Sisyphe du pan-Arabisme, Kaddafi  dresse le constat d’échec du rêve d’unité arabe, pour lequel il s’est dépensé sans compter :
« Aujourd’hui, les Arabes se font écraser en Palestine et en Irak. Tout ce que la Libye a enduré dans le passé est dû aux positions que nous avons prises en faveur des Arabes. Malgré tous nos sacrifices, ils se sont alliés avec les États-Unis et avec le sionisme. Il n’y a plus rien à espérer d’eux (…) L’unité arabe était l’objectif du mouvement révolutionnaire que nous avons lancé dès 1959, ici, à Sebha, avec des groupes clandestins d’étudiants et militaires libres et unionistes. C’est pourquoi je vous invite à vous pencher sérieusement sur cet événement historique en raison de l’état dans lequel se trouve actuellement la Nation arabe, le nationalisme arabe, l’unité arabe…
Nous, nous avons fait notre devoir pour la cause arabe et avons souffert depuis que nous étions étudiants. Nous avons manifesté, nous avons fait de la prison, nous avons soutenu l’Algérie, la Palestine, la fusion entre l’Égypte et la Syrie, la révolution irakienne, la bataille de Bizerte en Tunisie, le Yémen du Sud… C’était le temps de la lutte armée pour la libération. Nous ne voyions pas alors notre destin en dehors de l’union panarabe. J’ai dit et redit dans mes discours et mes écrits que la Nation arabe n’aura pas d’avenir tant qu’elle ne réalisera pas son unité. Aujourd’hui, je constate avec beaucoup d’amertume que les Arabes ont échoué.
Quand je militais pour l’unité arabe, avant et après la révolution du 1er septembre 1969, quand je distribuais des tracts, quand je m’exposais au danger, je le faisais sincèrement pour une cause juste. Ce n’était pas pour des raisons sentimentales ou affectives, mais pour des raisons existentielles. Il n’y avait aucune raison de douter de la viabilité d’une Nation arabe si bien dotée en ressources naturelles : du pétrole, du gaz, des métaux, des minerais… Cette nation domine la mer Méditerranée, la mer Rouge et l’océan Indien.
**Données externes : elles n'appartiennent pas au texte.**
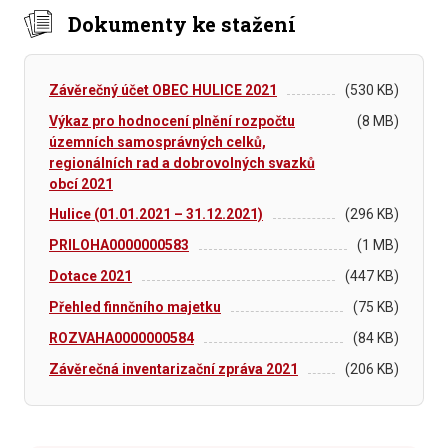
Dokumenty ke stažení
Závěrečný účet OBEC HULICE 2021
(530 KB)
Výkaz pro hodnocení plnění rozpočtu
(8 MB)
územních samosprávných celků,
regionálních rad a dobrovolných svazků
obcí 2021
Hulice (01.01.2021 – 31.12.2021)
(296 KB)
PRILOHA0000000583
(1 MB)
Dotace 2021
(447 KB)
Přehled finnčního majetku
(75 KB)
ROZVAHA0000000584
(84 KB)
Závěrečná inventarizační zpráva 2021
(206 KB)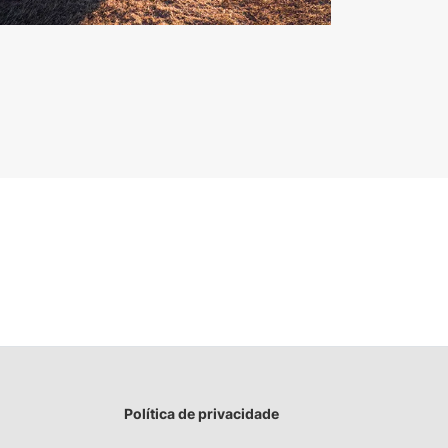
Política de privacidade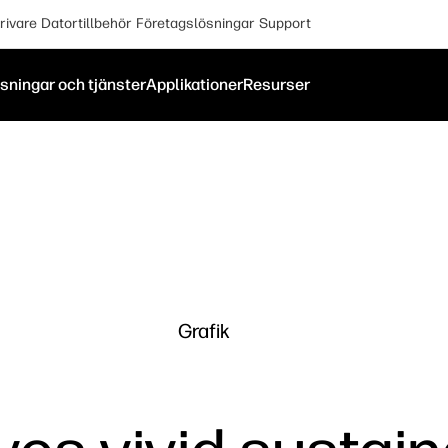
rivare
Datortillbehör
Företagslösningar
Support
sningar och tjänster
Applikationer
Resurser
Grafik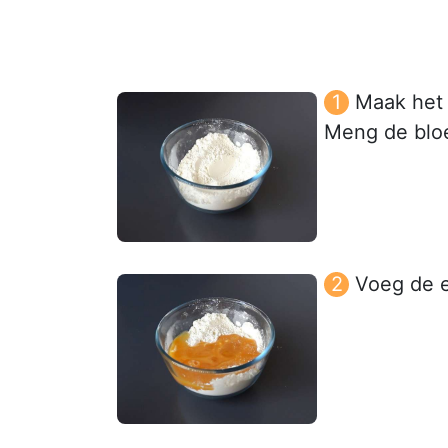
Maak het
Meng de bloe
Voeg de e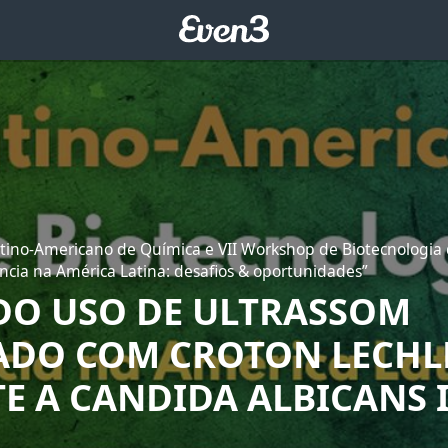
atino-Americano de Química e VII Workshop de Biotecnologia
ência na América Latina: desafios & oportunidades”
 DO USO DE ULTRASSOM
ADO COM CROTON LECHL
E A CANDIDA ALBICANS 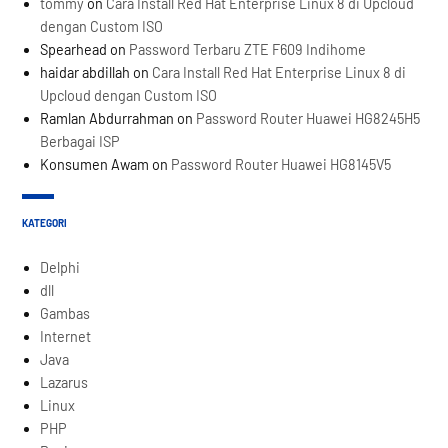
tommy
on
Cara Install Red Hat Enterprise Linux 8 di Upcloud
dengan Custom ISO
Spearhead
on
Password Terbaru ZTE F609 Indihome
haidar abdillah
on
Cara Install Red Hat Enterprise Linux 8 di
Upcloud dengan Custom ISO
Ramlan Abdurrahman
on
Password Router Huawei HG8245H5
Berbagai ISP
Konsumen Awam
on
Password Router Huawei HG8145V5
KATEGORI
Delphi
dll
Gambas
Internet
Java
Lazarus
Linux
PHP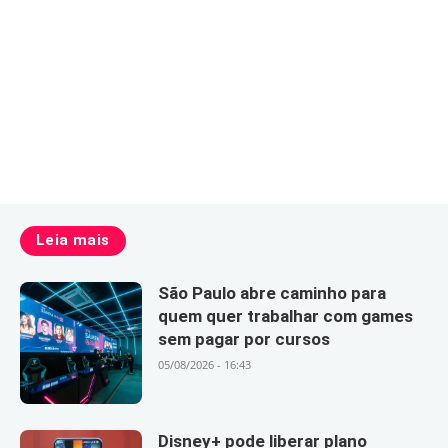
Leia mais
São Paulo abre caminho para
quem quer trabalhar com games
sem pagar por cursos
05/08/2026 - 16:43
Disney+ pode liberar plano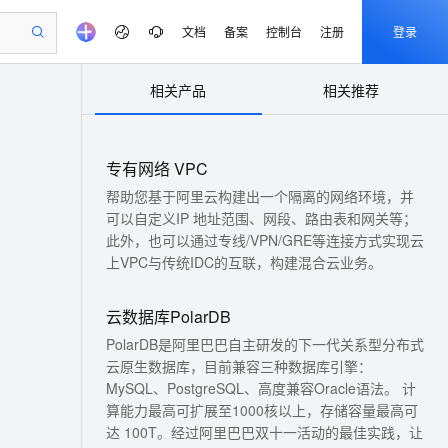
文档
备案
控制台
注册
登录
相关产品
相关推荐
验
作计划
器
AI 活动
专业服务
服务伙伴合作计划
开发者社区
加入我们
产品动态
服务平台百炼
阿里云 OPC 创新助力计划
一站式生成采购清单，支持单品或批量购买
io：打造专属 AI 语音助手
S产品伙伴计划（繁花）
峰会
CS
造的大模型服务与应用开发平台
一句话生成原生可编辑精美 PPT 文稿
AI 生产力先锋
Al MaaS 服务伙伴赋能合作
域名
博文
Careers
至高可申请百万元
专有网络 VPC
Qwen3.8-Max 模型上线
开启高性价比 AI 编程新体验
弹性可伸缩的云计算服务
Qwen-Audio-3.0-Realtime 端到端实时语音角色扮演
输入一句话想法, 轻松生成专业的 PPT
先锋实践拓展 AI 生产力的边界
Token 补贴，五大权
计划
海大会
伙伴信用分合作计划
商标
问答
社会招聘
帮助您基于阿里云构建出一个隔离的网络环境，并
益加速 OPC 成功
eek-V4-Pro
SS
一键部署幻兽帕鲁游戏服务器
飞天发布时刻
可以自定义IP 地址范围、网段、路由表和网关等；
HOT
Open Search 向量检索版支
划
备案
电子书
校园招聘
pSeek-V4-Pro
视频创作，一键激活电商全链路生产力
稳定、安全、高性价比、高性能的云存储服务
一键购买专属联机服务器，轻松开启游戏
所见，即是所愿
持视频检索 Pipeline 功能
此外，也可以通过专线/VPN/GRE等连接方式实现云
更多支持
划
上VPC与传统IDC的互联，构建混合云业务。
公司注册
镜像站
视频生成
语音识别与合成
专属 QwenPaw
漫剧工坊：一站式动画创作平台
AI 实训营
HOT
应用身份服务 (IDaaS)
合作伙伴培训与认证
划
上云迁移
站生成，高效打造优质广告素材
全接入的云上超级电脑
从聊天伙伴进化为能主动干活的本地数字员工
快速生产连贯的高质量长漫剧
从基础到进阶，Agent 创客手把手教你
OpenClaw 管理能力上线
e-1.1-T2V
Qwen3-TTS-Flash
云数据库PolarDB
lScope
我要反馈
查询合作伙伴
畅细腻的高质量视频
离线语音合成大模型，多语言方言自适应，低延迟高稳定
n Alibaba Cloud ISV 合作
代维服务
建企业门户网站
10 分钟搭建微信、支付宝小程序
MaxCompute MaxFrame 提
PolarDB是阿里巴巴自主研发的下一代关系型分布式
创新加速
ope
登录合作伙伴管理后台
我要建议
站，无忧落地极速上线
以可视化方式快速构建移动和 PC 门户网站
国内短信简单易用，安全可靠，秒级触达，全球覆盖200+国家和地区。
高效部署网站，快速应用到小程序
供自动弹性内存功能
云原生数据库，目前兼容三种数据库引擎：
e-1.1-I2V
Cosyvoice-V3-Flash
MySQL、PostgreSQL、高度兼容Oracle语法。 计
安全
畅自然，细节丰富
高表现力语音合成大模型，语音克隆听感自然
我要投诉
PolarDB
上云场景组合购
Milvus 弹性伸缩功能新增节
伴
算能力最高可扩展至1000核以上，存储容量最高可
漫剧创作，剧本、分镜、视频高效生成
100%兼容MySQL、PostgreSQL，兼容Oracle，支持集中和分布式
覆盖90%+业务场景，专享组合折扣价
点支持范围
达 100T。经过阿里巴巴双十一活动的最佳实践，让
2V
VPN
Fun-ASR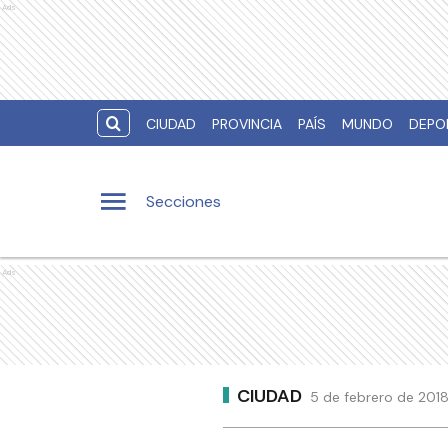
Ads
CIUDAD
PROVINCIA
PAÍS
MUNDO
DEPO
Secciones
Ads
CIUDAD
5 de febrero de 201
Elle s’étend sur deux continents, l’Asie et l’Afrique
 ». 

LE PAN-ARABISME A ETE TRAHIT PAR LE MILITARISME ARABE

 

Kadhafi accuse les régimes militaires arabes de porter la responsabilité de l’échec du pan-arabisme. Contrairement à la Libye qui a constitué un pouvoir populaire avec sa « démocratie directe », les dictatures militaires, isolées et sans soutien des masses, ont échoué à mener à bien le grand dessein historique de la Nation arabe : « Malgré toutes leurs ressources, les Arabes n’ont rien fait à ce jour. Ce ne sont pas les peuples qu’il faut blâmer, mais les militaires qui ont pris le pouvoir en leur nom. Toute l’erreur est là : les révolutions, à commencer par celle de Nasser en Égypte, étaient militaires, même si elles affichaient des slogans populaires et unionistes ! Des groupes se sont infiltrés à l’intérieur de ces régimes révolutionnaires, comme des virus ou des microbes à l’intérieur du corps humain, pour les tuer. Les peuples ont fait confiance à leurs officiers libres et à leurs armées. Résultat : zéro. Les armées arabes ont été vaincues par l’ennemi. Pis, elles ont bâillonné les peuples pour les empêcher de se révolter, de s’unir… L’Algérie a combattu seule la colonisation française pendant une dizaine d’années. Pourquoi n’avons-nous pas vu des milliers d’Arabes combattre à ses côtés ? La Libye a affronté la colonisation italienne pendant vingt ans, les Arabes nous ont regardés sans bouger… Comme ils ont regardé sans bouger les Yéménites, les Palestiniens… La solidarité arabe, ça n’existe pas ! Les dirigeants arabes n’ont ni pitié, ni dignité, ni honneur, ni amour envers les femmes, les enfants, leurs frères et sœurs en Irak, en Palestine, en Somalie, aux Comores, en Libye, et partout ailleurs dans le monde arabe.
Quand les Britanniques ont demandé à Margaret Thatcher pourquoi elle avait aidé les Américains dans leur attaque contre la Libye en 1986, elle a répondu qu’elle l’avait fait par solidarité. Pourquoi les Arabes ne se sont-ils pas conduits avec la Libye comme Thatcher avec les États-Unis ? Les Arabes ont regardé, comme des spectateurs au cinéma, les forces aériennes et navales nous bombarder. Ils n’ont pas levé le petit doigt. 
(…) La Libye, depuis la révolution de 1969, s’est donc battue en faveur de l’union arabe. Et c’est pour cela qu’elle est devenue l’ennemi numéro un des États-Unis, du sionisme, de l’Occident. Nous n’avions aucun problème bilatéral ni avec les Américains, ni avec les Européens, ni même avec les Juifs. Toutes les catastrophes que nous avons subies s’expliquent par notre soutien aux causes arabes. Ils ont bombardé nos maisons, tué nos enfants… Et, pendant ce temps-là, les Arabes ont regardé sans broncher ».  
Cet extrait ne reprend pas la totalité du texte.